第3話 蟹
「校舎裏……? 」
階段を下り、5人は校舎で日陰となったそこに居た。玄関で靴に履き替えようとすると「だいじょぶだいじょぶ」と継葉が促すから4人は上履きのままだ。
「よっし‼ じゃあ、これからあたしがクライミングして見せるから、しっかり見ててね‼ 」
そして、唐突に4人の顔を見るとそう言い放つ。
「え? 」と、誰かが疑問符を口にした次の瞬間。その美少女はとんでもない行動に出た。
「な? なーーーーー‼ 」4人が同時にそう叫ぶのも無理はない。
まるで、コメディアニメで見る様に、彼女がスポスポと躍動感いっぱいに脱衣したのだ。それも、並大抵ではない。上の紺のセーラー服からスカート。挙句は上履きと靴下までスポーン。と脱ぎ飛ばし、一気に眼前に肌色が露わになる。
「よーし‼ 」だが、そんな事など気にも留めず、継葉は右手をぶんぶんと回している。
「つ、ツグハ先輩‼ 」華が慌てて脱ぎ散らかしたセーラー服を持ち上げた。
「あっ、流石に制服だと、危ないからね‼ 」
継葉は、そう笑うと校舎を見上げた。その格好は、上は肩が大きく開いた黒のノースリーブ、下は臀部の形がくっきりと解る群青色のスパッツ、そして足は素足。

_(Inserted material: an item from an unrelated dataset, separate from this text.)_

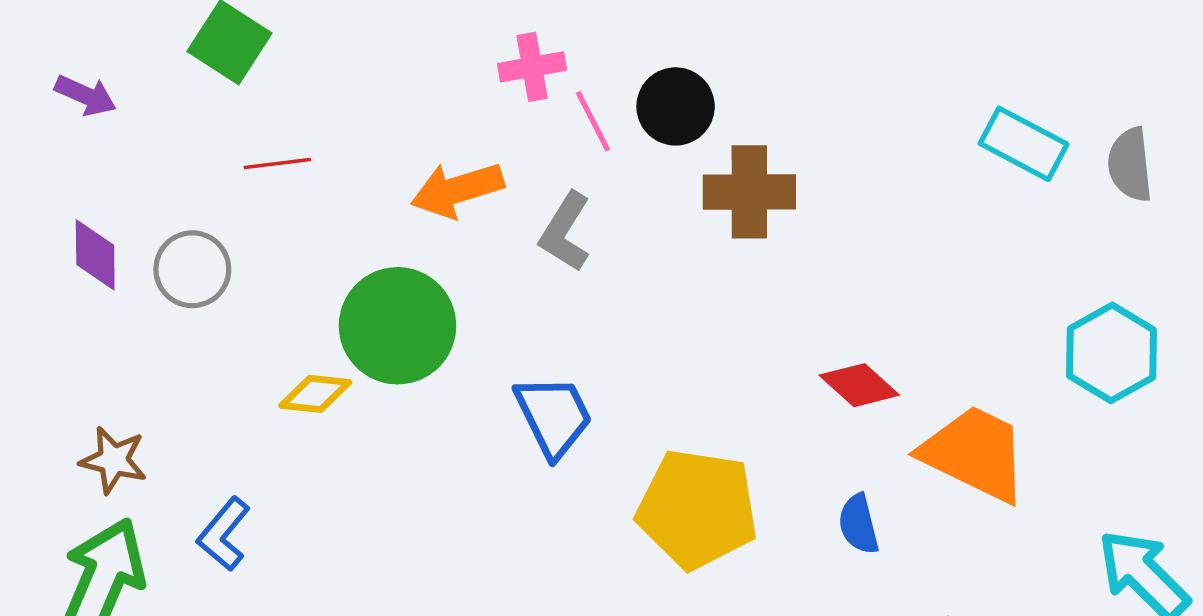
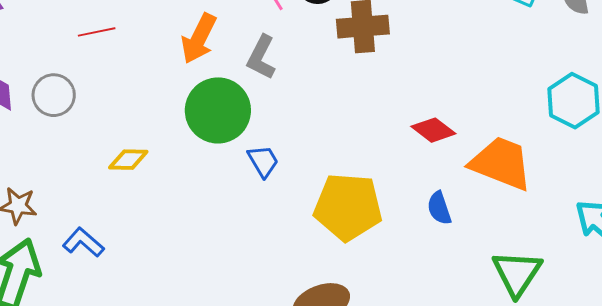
orange arrow: (457, 190) -> (199, 39), turned -42
green circle: (398, 326) -> (218, 110), moved
blue trapezoid: (554, 416) -> (263, 161), size x0.7
blue L-shape: (224, 534) -> (83, 242), turned 96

一体全体、何が始まるのか。と4人が息を呑んだその時だった。
「よっいしょ‼ 」まるで垂直跳びでもしているかのように、彼女は窓ガラスに向かって跳び上がった。そのまま、上の窓枠を掴むと身体を横にググっと動かし出っ張っている柱部に足を架ける。
「えーーーーーー‼ 」身体が一気に90度変換されたその驚きの光景に、皆が驚きの声を挙げる中、華はその変化を見た。
大きく開いた背中から見える彼女のそれがはっきりと変化していた。大きく肥大し多量の突起が出没するその筋肉のキャンバスを見て、華が最初に連想したのは蟹の甲羅である。
「こーやって、手と足を引っかけてね? んで、次の掴むとこを目指すの‼ 」まるで何てことないようにそう言うと、継葉は右手を伸ばし二階へと続く壁の出っ張りを掴んだ。
「え……嘘……」あずまっちの声は震えている。
だが、それは嘘ではない。まるで子どもがジャングルジムで遊ぶかの様に、彼女は次々と校舎を登って行くのだ。それも……命綱も何も着けずに。
その反応は継葉の感じたものとは全く異質。だが、継葉はそれを尊敬の眼差しと捉えていた。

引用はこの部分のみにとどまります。